Two millennia ago, the chief priests sent someone to ask Jesus, "Should we pay taxes?"
If Jesus said yes, he would pit himself against Jewish resistance to Roman occupation and therefore, in Jewish eyes, against God. If he said no, the Romans could execute him for sedition. Instead, Jesus famously replied, "Render to Caesar what is Caesar's and to God what is God's".
In the 15th century, Joan of Arc's ecclesiastical inquisitors asked her, "Do you know yourself to be in God's grace?" If Joan answered yes, she would commit heresy because the Church had long taught that no one could be certain of being in God's grace; if no, they could interpret her answer as an admission of guilt. Joan looked them in the eyes and replied, "If I am not in God's grace, may God put me there; if I am, may God so keep me."

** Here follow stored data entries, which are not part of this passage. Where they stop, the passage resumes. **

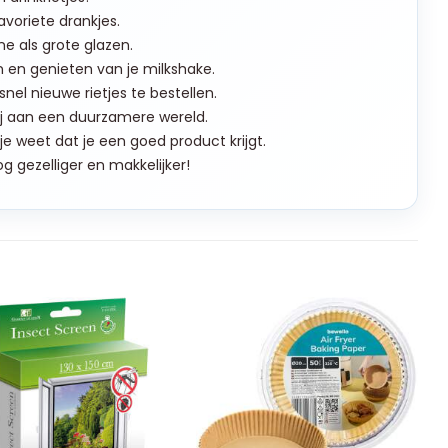
voriete drankjes.
ne als grote glazen.
en en genieten van je milkshake.
snel nieuwe rietjes te bestellen.
bij aan een duurzamere wereld.
e weet dat je een goed product krijgt.
 gezelliger en makkelijker!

Today, the Vatican tells the women of the LCWR, "Submit to our oversight and control of your every action for the next five years."
The Vatican's official "or else" clause remains unstated but clear to all involved. "Submit to our authority, or call yourselves Catholic no longer."
The Vatican has cited the LCWR, which represents more than 80 percent of America's Catholic sisters, for what they call "policies of corporate dissent" on issues including the Church's teaching on human sexuality and women's ordination, and for "radical feminism".
The Vatican has appointed Seattle archbishop Peter Sartain to revise LCWR's statutes and create new LCWR programs designed to seep sisters in Catholic dogma. Sartain has veto power over speakers at LCWR assemblies and will review LCWR's affiliations. In short, the Vatican has grounded the sisters and Sartain is the official babysitter.
Any reply the sisters choose to make will have consequences far beyond the keynote speaker at the next annual meeting.
In the 50 years following the Second Vatican Council, the American sisters represented by the LCWR have engaged in discernment and renewal, a process initiated by decree of the popes and bishops at the Council. Not without controversy from Catholics nostalgic for long habits and authoritarian discipline, LCWR Sisters have abandoned traditions that infantilized their members. They've educated themselves, many earning advanced degrees.
Inspired by the examples of Jesus and the founders of their religious communities, they moved into ministries with people on the margins: prisoners, the homeless, women, gay and lesbian people, immigrants.
And yes, some of them have occasionally spoken to advocate for gay rights, for women's ordination, for a healthcare plan the bishops opposed. Throughout the process, the LCWR has sought "to develop leadership, promote collaboration within church and society, and serve as a voice for systemic change".
The Vatican hasn't been happy to see women blossom as real leaders and they especially don't like that "systemic change" stuff.
Though today's sisters watched two-thirds of their companions in religious life leave the convent after Vatican II -- some unsettled by the changes, others impatient that change didn't happen fast enough -- the American sisters represented by the LCWR have clung to their religious vows and their life with each other in the Church.
Baptized in Catholic parishes, raised in Catholic families, educated in Catholic schools, these women experienced what each of them believed to be a call from God to dedicate themselves to him in the Church.
They've labored within the Church, often without significant financial compensation, rendering retirement difficult for many.
These women have often served as missionaries and some of their companions have given their lives as martyrs.
The median age of an LCWR sister today is 74.
Now the Vatican is telling these women they're not Catholic enough.
If the LCWR submits to Sartain's oversight, they assent to being treated as ecclesiastic children who don't know what's best for them; they relinquish the haven they've created to challenge and support each other.
As Sister Jeannnine Grammick, founder of New Ways Ministry, a group that works with gay and lesbian Catholics and has been cited in the Vatican assessment, told The New Republic, "If we comply, if we submit to what is being asked by the Vatican, it would be a repudiation of all the renewal that we've done in religious life. I don't believe that nuns will say we can do that."
If they don't submit, if the sisters disband the LCWR and regroup in a configuration beyond Church control, then the official Church will claim that they aren't really Catholic any more.
If the Vatican would declare any group of sisters to be outside the Catholic Church, then those sisters might risk losing anything their communities had accrued over the years -- housing, savings, medical care.
Even more significantly for many, sisters who have never considered themselves anything but Catholic would find themselves banished.
The sisters of the LCWR face two basic choices: submission or exile.
Like Jesus, like Joan of Arc, the sisters may find a way to reframe the discussion -- or they may choose not to respond at all. I'm afraid that ultimately it won't matter.
The religious authorities of their days didn't really care how Jesus and Joan responded; in the end, they had Jesus crucified and Joan burned at the stake.
In service of Vatican power and the moral authority the bishops claim is theirs alone, what harm is there in inconveniencing a few old nuns?
As the sisters gather to formulate their response, their years of prayer and discernment will serve them well.
These are strong, centered women placed in an impossible position by powerful men who feel threatened.
May Jesus and Joan show them the way.